Скульптурные фигурки младенца Христа делались чаще всего из дерева и воска, реже из кости, с подчеркнуто детскими пропорциями тела, с миниатюрными ручками, ножками. Они, скорее, напоминали больших кукол с подвижными конечностями, с раскрашенными лицами, которым художники придавали обаяние и чистоту детских черт: распахнутые детские глаза, мягкий румянец на щеках, кудрявые или волнистые волосы. Такие фигурки ставились на небольшие алтари в монашеских кельях и / или общих комнатах, они меняли позы и одеяния. Монахини называли их «süss kindlin Jesus» или «Jesulein», забота о скульптурке младенца-Бога была важнейшей частью религиозного культа, но в то же время и игрой. Серьезные монахини играли в подвижные скульптурки младенца Иисуса, как маленькие девочки, но это была священная игра в божественное материнство: Христос-ребенок живет в сердце каждой монахини, а монахиня должна быть ему вместо матери; эта игра напрямую была связана с теологическим осмыслением человеческой природы Иисуса Христа. Игра-культ продолжалась круглый год, но на Адвенту и на Рождество выходы и манипуляции со скульптурой младенца-Иисуса, его облачение и раскачивание были частью литургии (Kürzender 2013; Anna-Laura de la Iglesia y Nikolaus 2013).

«Оживающие» статуи

История «оживающих» божественных статуй уходит своими корнями в глубокую древность. Со времен Древней Греции и Рима сохранились описания подвижных статуй богов. Геродот описывает скульптуру Озириса, которую выносили жрецы на плечах во время торжественных шествий. Голова ее непрерывно двигалась справа налево, бросая по сторонам искрометные взгляды огненных глаз.

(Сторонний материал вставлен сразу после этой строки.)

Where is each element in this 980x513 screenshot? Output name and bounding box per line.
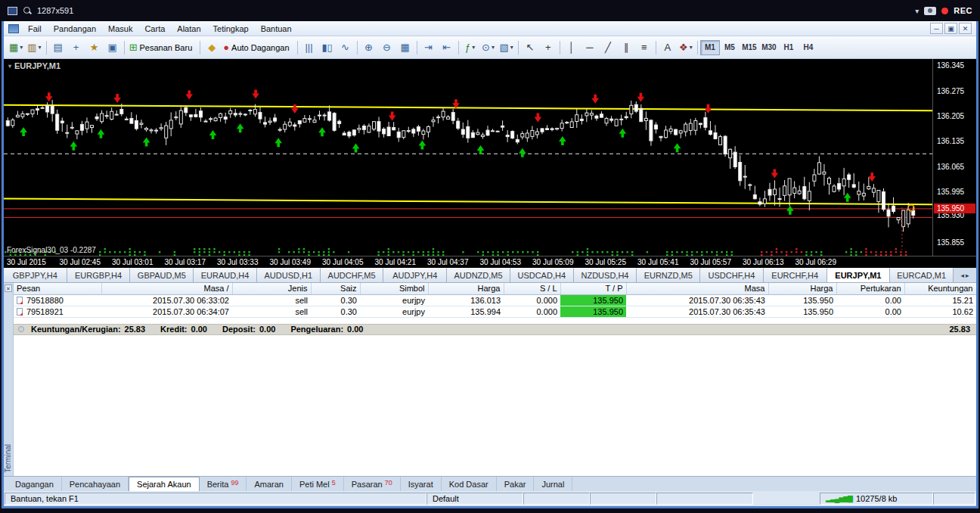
col-close-time[interactable]: Masa [626,283,768,294]
bar-chart-button[interactable]: ||| [300,39,318,57]
chart-tab[interactable]: GBPJPY,H4 [4,268,67,282]
timeframe-button[interactable]: M15 [740,40,759,55]
close-button[interactable]: ✕ [959,23,972,34]
tab-scroll-right-button[interactable]: ▸ [966,272,969,279]
channel-button[interactable]: ∥ [617,39,635,57]
col-order[interactable]: Pesan [14,283,101,294]
menu-item[interactable]: Alatan [171,23,206,35]
vertical-line-button[interactable]: │ [563,39,581,57]
status-connection: ▂▃▄▅▆▇ 10275/8 kb [820,493,933,505]
chart-tab[interactable]: EURAUD,H4 [194,268,257,282]
zoom-in-button[interactable]: ⊕ [360,39,378,57]
metaeditor-button[interactable]: ◆ [203,39,221,57]
profiles-button[interactable]: ▥ ▾ [25,39,43,57]
terminal-close-button[interactable]: ✕ [5,284,12,292]
timeframe-button[interactable]: H4 [799,40,818,55]
fibonacci-button[interactable]: ≡ [635,39,653,57]
status-profile[interactable]: Default [426,493,523,505]
templates-button[interactable]: ▧ ▾ [498,39,516,57]
data-window-button[interactable]: + [67,39,85,57]
cursor-button[interactable]: ↖ [521,39,539,57]
timeframe-button[interactable]: M5 [720,40,740,55]
menu-item[interactable]: Tetingkap [207,23,255,35]
history-row[interactable]: 79518880 2015.07.30 06:33:02 sell 0.30 e… [14,294,976,306]
chart-tab[interactable]: EURJPY,M1 [827,268,891,282]
chart-tab[interactable]: AUDCHF,M5 [321,268,384,282]
new-chart-button[interactable]: ▦ ▾ [7,39,25,57]
timeframe-button[interactable]: H1 [779,40,799,55]
system-menu-icon[interactable] [8,7,17,15]
menu-item[interactable]: Carta [138,23,171,35]
chart-tab[interactable]: USDCAD,H4 [510,268,574,282]
account-history-table: Pesan Masa / Jenis Saiz Simbol Harga S /… [14,283,976,318]
price-scale[interactable]: 136.345136.275136.205136.135136.065135.9… [932,59,976,256]
chart-area[interactable]: 136.345136.275136.205136.135136.065135.9… [4,59,976,268]
chart-tab[interactable]: EURGBP,H4 [67,268,131,282]
terminal-tab[interactable]: Sejarah Akaun [129,477,200,491]
terminal-tab[interactable]: Jurnal [534,477,572,491]
chart-tab[interactable]: EURNZD,M5 [637,268,700,282]
col-open-time[interactable]: Masa / [101,283,232,294]
history-row[interactable]: 79518921 2015.07.30 06:34:07 sell 0.30 e… [14,306,976,317]
menu-item[interactable]: Pandangan [48,23,102,35]
auto-trading-button[interactable]: ● Auto Dagangan [221,39,294,57]
menu-item[interactable]: Masuk [102,23,138,35]
chart-tab[interactable]: EURCHF,H4 [764,268,827,282]
terminal-tab[interactable]: Pencahayaan [62,477,129,491]
crosshair-button[interactable]: + [539,39,557,57]
col-price[interactable]: Harga [428,283,504,294]
menu-item[interactable]: Bantuan [255,23,298,35]
chart-tab[interactable]: AUDUSD,H1 [257,268,321,282]
navigator-button[interactable]: ★ [85,39,104,57]
col-tp[interactable]: T / P [560,283,626,294]
chart-tab[interactable]: AUDJPY,H4 [383,268,447,282]
col-profit[interactable]: Keuntungan [904,283,976,294]
periods-button[interactable]: ⊙ ▾ [479,39,498,57]
terminal-tab[interactable]: Dagangan [8,477,62,491]
auto-scroll-button[interactable]: ⇥ [420,39,438,57]
trendline-button[interactable]: ╱ [599,39,617,57]
col-close-price[interactable]: Harga [768,283,836,294]
timeframe-button[interactable]: M1 [700,40,720,55]
terminal-tab[interactable]: Kod Dasar [442,477,497,491]
market-watch-button[interactable]: ▤ [49,39,67,57]
timeframe-button[interactable]: M30 [759,40,779,55]
terminal-tab[interactable]: Amaran [247,477,292,491]
terminal-tab[interactable]: Pasaran 70 [344,477,401,491]
candlestick-chart-button[interactable]: ▮▯ [318,39,336,57]
chart-tab[interactable]: GBPAUD,M5 [130,268,194,282]
terminal-tab[interactable]: Berita 99 [200,477,247,491]
col-symbol[interactable]: Simbol [360,283,428,294]
tab-badge: 70 [385,479,392,487]
chart-tab[interactable]: USDCHF,H4 [700,268,764,282]
col-type[interactable]: Jenis [232,283,311,294]
indicators-button[interactable]: ƒ ▾ [461,39,479,57]
minimize-button[interactable]: ─ [930,23,943,34]
restore-button[interactable]: ▣ [944,23,957,34]
chart-tab[interactable]: NZDUSD,H4 [574,268,637,282]
col-sl[interactable]: S / L [504,283,560,294]
tile-windows-button[interactable]: ▦ [396,39,414,57]
text-button[interactable]: A [659,39,677,57]
horizontal-line-button[interactable]: ─ [581,39,599,57]
chart-tab[interactable]: EURCAD,M1 [890,268,954,282]
new-order-button[interactable]: ⊞ Pesanan Baru [127,39,198,57]
terminal-tab[interactable]: Isyarat [401,477,442,491]
col-swap[interactable]: Pertukaran [836,283,904,294]
recorder-dropdown-icon[interactable]: ▾ [915,7,919,15]
camera-icon[interactable] [924,7,936,15]
arrows-tool-button[interactable]: ❖ ▾ [677,39,695,57]
terminal-tab[interactable]: Pakar [497,477,535,491]
line-chart-button[interactable]: ∿ [336,39,355,57]
terminal-button[interactable]: ▣ [104,39,122,57]
time-axis[interactable]: 30 Jul 201530 Jul 02:4530 Jul 03:0130 Ju… [4,256,976,268]
chart-tab[interactable]: AUDNZD,M5 [447,268,510,282]
menu-item[interactable]: Fail [22,23,48,35]
chart-window-icon[interactable] [8,24,19,33]
symbol-dropdown-icon[interactable]: ▾ [8,63,11,70]
chart-shift-button[interactable]: ⇤ [438,39,456,57]
col-size[interactable]: Saiz [311,283,360,294]
zoom-out-button[interactable]: ⊖ [378,39,396,57]
tab-scroll-left-button[interactable]: ◂ [960,272,964,279]
terminal-tab[interactable]: Peti Mel 5 [292,477,344,491]
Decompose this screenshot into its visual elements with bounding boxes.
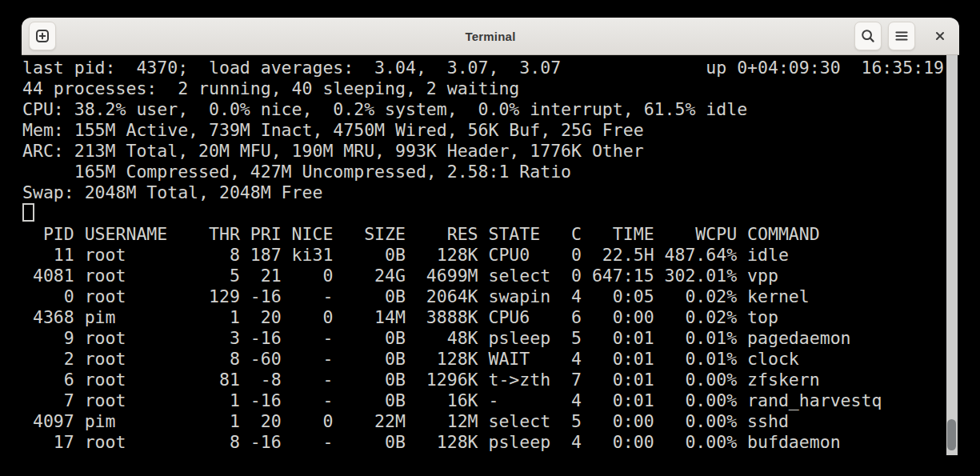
search-icon (860, 28, 876, 44)
process-table-row: 6 root 81 -8 - 0B 1296K t->zth 7 0:01 0.… (22, 370, 959, 390)
terminal-summary-line: ARC: 213M Total, 20M MFU, 190M MRU, 993K… (22, 141, 959, 162)
terminal-summary-line: last pid: 4370; load averages: 3.04, 3.0… (22, 58, 959, 78)
terminal-window: Terminal (22, 18, 959, 455)
process-table-row: 0 root 129 -16 - 0B 2064K swapin 4 0:05 … (22, 286, 959, 307)
process-table-row: 2 root 8 -60 - 0B 128K WAIT 4 0:01 0.01%… (22, 349, 959, 370)
menu-icon (894, 28, 910, 44)
titlebar-right-controls (854, 22, 954, 50)
titlebar-left-controls (29, 22, 56, 50)
scrollbar-track[interactable] (946, 55, 958, 455)
process-table-row: 17 root 8 -16 - 0B 128K psleep 4 0:00 0.… (22, 432, 959, 453)
titlebar: Terminal (22, 18, 959, 55)
terminal-summary-line: Swap: 2048M Total, 2048M Free (22, 182, 959, 203)
process-table-row: 4081 root 5 21 0 24G 4699M select 0 647:… (22, 266, 959, 286)
terminal-screen[interactable]: last pid: 4370; load averages: 3.04, 3.0… (22, 55, 959, 455)
close-button[interactable] (926, 22, 954, 50)
terminal-summary-line: CPU: 38.2% user, 0.0% nice, 0.2% system,… (22, 99, 959, 120)
terminal-cursor (22, 203, 34, 222)
process-table-row: 11 root 8 187 ki31 0B 128K CPU0 0 22.5H … (22, 245, 959, 266)
process-table-row: 4368 pim 1 20 0 14M 3888K CPU6 6 0:00 0.… (22, 307, 959, 328)
process-table-row: 7 root 1 -16 - 0B 16K - 4 0:01 0.00% ran… (22, 390, 959, 411)
terminal-summary-line: 44 processes: 2 running, 40 sleeping, 2 … (22, 78, 959, 99)
close-icon (934, 30, 946, 42)
terminal-cursor-line (22, 203, 959, 224)
new-tab-icon (34, 28, 50, 44)
search-button[interactable] (854, 22, 882, 50)
scrollbar-thumb[interactable] (947, 419, 956, 450)
window-title: Terminal (465, 30, 515, 43)
process-table-row: 4097 pim 1 20 0 22M 12M select 5 0:00 0.… (22, 411, 959, 432)
terminal-summary-line: Mem: 155M Active, 739M Inact, 4750M Wire… (22, 120, 959, 141)
new-tab-button[interactable] (29, 22, 56, 50)
terminal-summary-line: 165M Compressed, 427M Uncompressed, 2.58… (22, 162, 959, 182)
process-table-row: 9 root 3 -16 - 0B 48K psleep 5 0:01 0.01… (22, 328, 959, 349)
process-table-header: PID USERNAME THR PRI NICE SIZE RES STATE… (22, 224, 959, 245)
menu-button[interactable] (888, 22, 915, 50)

В Иераполисе перед храмом стояли громадные фигуры из дерева, покрытые позолотой, «двигавшие головами с милостивым или угрожающим выражением, внушая ужас или надежду верующим. … Божества Крита и Родоса, “Фортуны” Анциума, все идолы Лациума и Этрурии, группа Юпитера и Юноны в виде детей в Престене, римские Диоскуры отличались подвижностью, достигавшейся с помощью механизма, скрытого в полой груди статуй» (Йорик 1990: 5). Упоминается еще и статуя, изображающая город Ниссу, позолоченная и наряженная в шафрановые мантии, которая во время празднества вставала на своей колеснице, совершала возлияния молока в знак жертвоприношения и снова усаживалась на место. «Аrte dedalica», статуи Дедала, его знаменитая Венера были оснащены механизмами и свободно двигали конечностями (Там же).

От этих подвижных «играющих» статуй, как считает Йорик, ведут свое происхождение марионетки и фантоши.

Сам культ «оживающих» статуй – обращение с ними, их движения, разворачивающиеся с ними действа – включал в себя элементы игры. Жрецы наряжали и украшали статуи, придавали им разные позы, заставляли их двигаться при помощи хитроумных механизмов, потайных нитей, жидкого «серебра» (ртути).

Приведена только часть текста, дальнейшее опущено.